Back at RIMBA, ardent admirers of conservation will adore what this resort has created. Opened last November as a sister property to the luxurious AYANA, RIMBA is named after the Indonesian word for “forest”. This resort, which overlooks the Uluwatu Hills on one side and the Indian Ocean on the other, has embraced integrity through its design and razor-sharp environmental principles.
The ark-shaped lobby ends in a giant pond which resembles the shape of a ship which is fitting, as the lobby itself is made of recycled wood from three old fishing boats from Sulawesi and driftwood gathered by hand along a stretch of beach. On the walls you’ll find handmade bricks, in the roof-top bar recycled glass bottles, and in the rooms, furniture crafted from old packing crates. Sustainability is king here, with a rainwater harvesting and water recycling plant plus an on-site greenhouse and organic fruit garden.

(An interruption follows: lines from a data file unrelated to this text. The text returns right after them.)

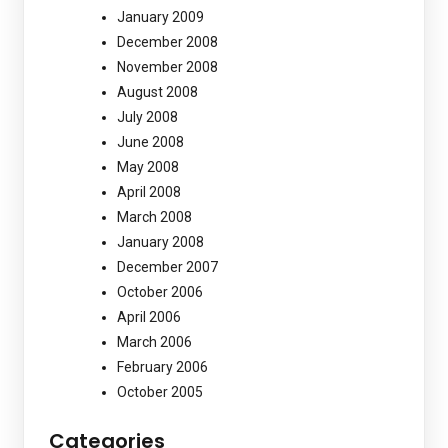
January 2009
December 2008
November 2008
August 2008
July 2008
June 2008
May 2008
April 2008
March 2008
January 2008
December 2007
October 2006
April 2006
March 2006
February 2006
October 2005
Categories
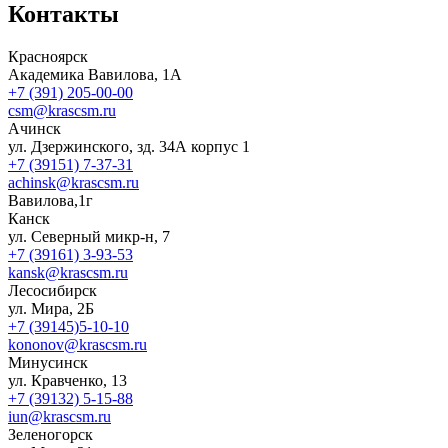
Контакты
Красноярск
Академика Вавилова, 1А
+7 (391) 205-00-00
csm@krascsm.ru
Ачинск
ул. Дзержинского, зд. 34А корпус 1
+7 (39151) 7-37-31
achinsk@krascsm.ru
Вавилова,1г
Канск
ул. Северный микр-н, 7
+7 (39161) 3-93-53
kansk@krascsm.ru
Лесосибирск
ул. Мира, 2Б
+7 (39145)5-10-10
kononov@krascsm.ru
Минусинск
ул. Кравченко, 13
+7 (39132) 5-15-88
iun@krascsm.ru
Зеленогорск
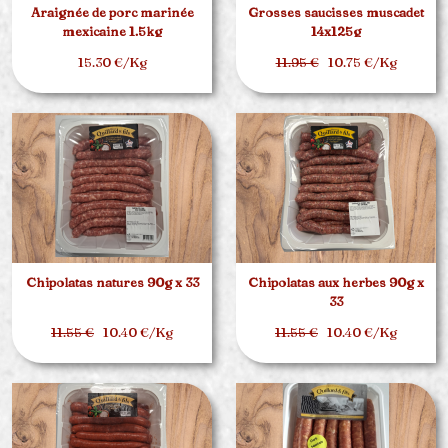
Araignée de porc marinée
Grosses saucisses muscadet
mexicaine 1.5kg
14x125g
15.30 €/Kg
11.95 €
10.75 €/Kg
Chipolatas natures 90g x 33
Chipolatas aux herbes 90g x
33
11.55 €
10.40 €/Kg
11.55 €
10.40 €/Kg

When it launched, a traditional “rainstopper” was enlisted to seek the blessings of the Gods for a dry event to ensure the perfect sunset. It worked and the proverbial sun has been shining down on this property ever since which is just as well, given there are six pools alone here.
So with so much good, where is the bad as the title of this piece suggests? Well, I actually agonised over how to start this piece. You see, the day I arrive at RIMBA a Queensland man has been detained upon arrival at Denpasar Airport after trying to enter the plane’s cockpit during a Virgin flight. Even worse, he’s from my hometown of Brisbane and the incident makes headlines around Asia/Pacific. I am embarrassed and ashamed of my fellow countryman. Bali has become a divisive destination in the past decade or so following the Bali Bombings, Schapelle Corby’s detention and recent release, and the Bali 9, who still ponder their fate in Kerobokan Prison. And while these headlines are surely show stoppers, they have one common denominator – they have little to do with the average Balinese.
In his book Bali Raw, Australian expat Malcolm Scott spells out in detail some of the unsavoury aspects of Bali. He talks of emerging crime and culture clashes among gangs from some of Indonesia’s other islands. Add to that recent reports of rubbish on some of this island’s beaches and it would be all too easy to avoid Bali altogether. Don’t. Boycotting Bali due to Bintang bogans is like avoiding the entire Gold Coast because of some of the strife in Surfers Paradise. Or New York because of the World Trade Centre bombings.
And then there’s the Bali. My Bali is one of beauty, peace, culture and coconuts. Of colourful characters, crooked smiles, frangipani flowers and food, glorious food. And you’ll find plenty of these elements at places such as RIMBA which is doing its best to remind the world that Bali is indeed the Island of the Gods.
Bali may not be big – it’s only about 100km wide and long – but it’s huge of heart. You’ll rediscover this heart at Rimba and at her sister AYANA through the people, the properties, and the professionalism. Take another look at one of Australia’s nearest neighbours. You might just fall in love all over again.